O Corpo de Bombeiros do Rio Grande do Sul confirmou, na noite desta sexta-feira, 3 de abril de 2026, a morte de quatro pessoas em decorrência da queda de um avião de pequeno porte na cidade de Capão da Canoa, localizada no litoral norte do estado. A aeronave atingiu a estrutura de um restaurante que estava completamente fechado no momento do trágico impacto.
De acordo com informações da Agência Brasil, a colisão ocorreu logo após os procedimentos de decolagem, por volta das 10h35 da manhã. A aeronave colidiu violentamente contra a infraestrutura da rede de energia elétrica, localizada na Avenida Valdomiro Cândido dos Reis, antes de despencar sobre o estabelecimento comercial, que felizmente não possuía clientes ou funcionários no instante da colisão.

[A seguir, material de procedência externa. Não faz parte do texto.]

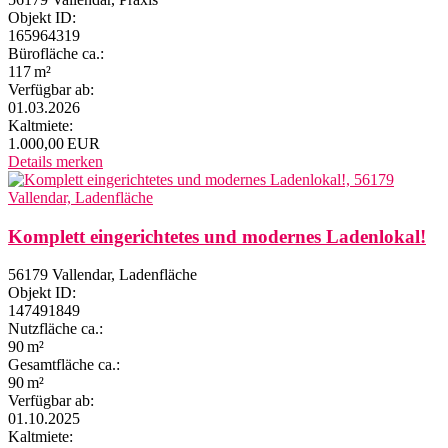
Objekt ID:
165964319
Bürofläche ca.:
117 m²
Verfügbar ab:
01.03.2026
Kaltmiete:
1.000,00 EUR
Details
merken
Komplett eingerichtetes und modernes Ladenlokal!
56179 Vallendar, Ladenfläche
Objekt ID:
147491849
Nutzfläche ca.:
90 m²
Gesamtfläche ca.:
90 m²
Verfügbar ab:
01.10.2025
Kaltmiete: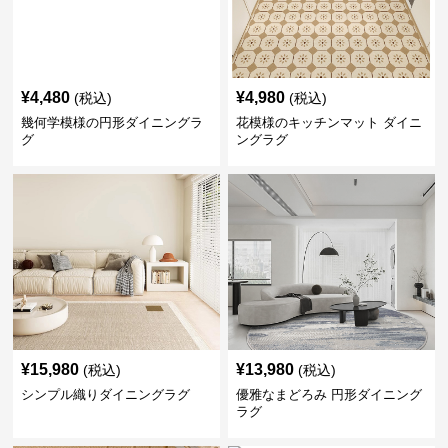
¥
4,480
¥
4,980
(税込)
(税込)
幾何学模様の円形ダイニングラ
花模様のキッチンマット ダイニ
グ
ングラグ
¥
15,980
¥
13,980
(税込)
(税込)
シンプル織りダイニングラグ
優雅なまどろみ 円形ダイニング
ラグ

Como ocorreu a dinâmica da queda do avião no Rio Grande do Sul?
A violenta colisão com a fiação elétrica de alta tensão resultou em um incêndio imediato no local da queda. As equipes de emergência atuaram prontamente com o objetivo principal de conter as chamas intensas e evitar que o fogo se alastrasse descontroladamente para as edificações vizinhas, garantindo a proteção da comunidade local afetada pelo desastre.

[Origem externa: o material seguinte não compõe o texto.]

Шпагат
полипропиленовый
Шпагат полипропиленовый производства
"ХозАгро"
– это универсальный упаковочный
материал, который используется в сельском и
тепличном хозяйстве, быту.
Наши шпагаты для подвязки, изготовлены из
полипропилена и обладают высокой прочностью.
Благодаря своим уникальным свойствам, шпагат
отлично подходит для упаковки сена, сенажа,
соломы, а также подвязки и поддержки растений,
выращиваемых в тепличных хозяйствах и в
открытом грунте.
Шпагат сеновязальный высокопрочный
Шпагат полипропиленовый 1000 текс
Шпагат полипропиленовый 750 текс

Inicialmente, as autoridades de segurança pública haviam confirmado a morte de três ocupantes da aeronave. No entanto, o corpo da quarta vítima foi localizado pelos socorristas apenas no fim da tarde, fato que marcou o encerramento oficial das operações intensivas de busca e salvamento na região costeira gaúcha.
As investigações preliminares indicam que entre as vítimas fatais estava um casal que mantinha residência dividida entre o município de Xangri-Lá, no Rio Grande do Sul, e a cidade de Ribeirão Preto, no interior paulista. O plano de voo registrado apontava que o destino final da viagem seria o aeroporto de Itápolis, também localizado no interior do estado de São Paulo.

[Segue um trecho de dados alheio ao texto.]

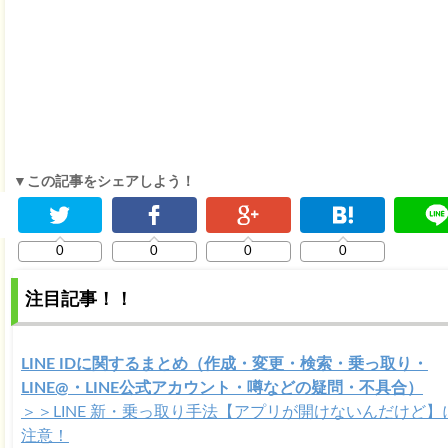
▼この記事をシェアしよう！
0
0
0
0
注目記事！！
LINE IDに関するまとめ（作成・変更・検索・乗っ取り・
LINE@・LINE公式アカウント・噂などの疑問・不具合）
＞＞LINE 新・乗っ取り手法【アプリが開けないんだけど】
注意！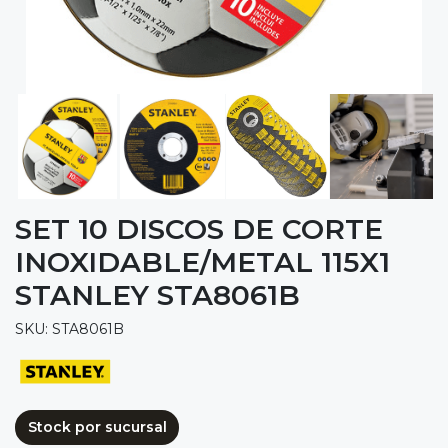
SET 10 DISCOS DE CORTE
INOXIDABLE/METAL 115X1
STANLEY STA8061B
SKU: STA8061B
Stock por sucursal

Quais foram as medidas de segurança adotadas após o acidente aéreo?
Devido ao elevado risco de novas explosões e de severo comprometimento das estruturas físicas da região, a área do acidente foi completamente isolada pelas forças de segurança pública do estado. A concessionária responsável pelo fornecimento de energia elétrica na cidade precisou suspender o serviço de forma emergencial para viabilizar o trabalho seguro dos bombeiros.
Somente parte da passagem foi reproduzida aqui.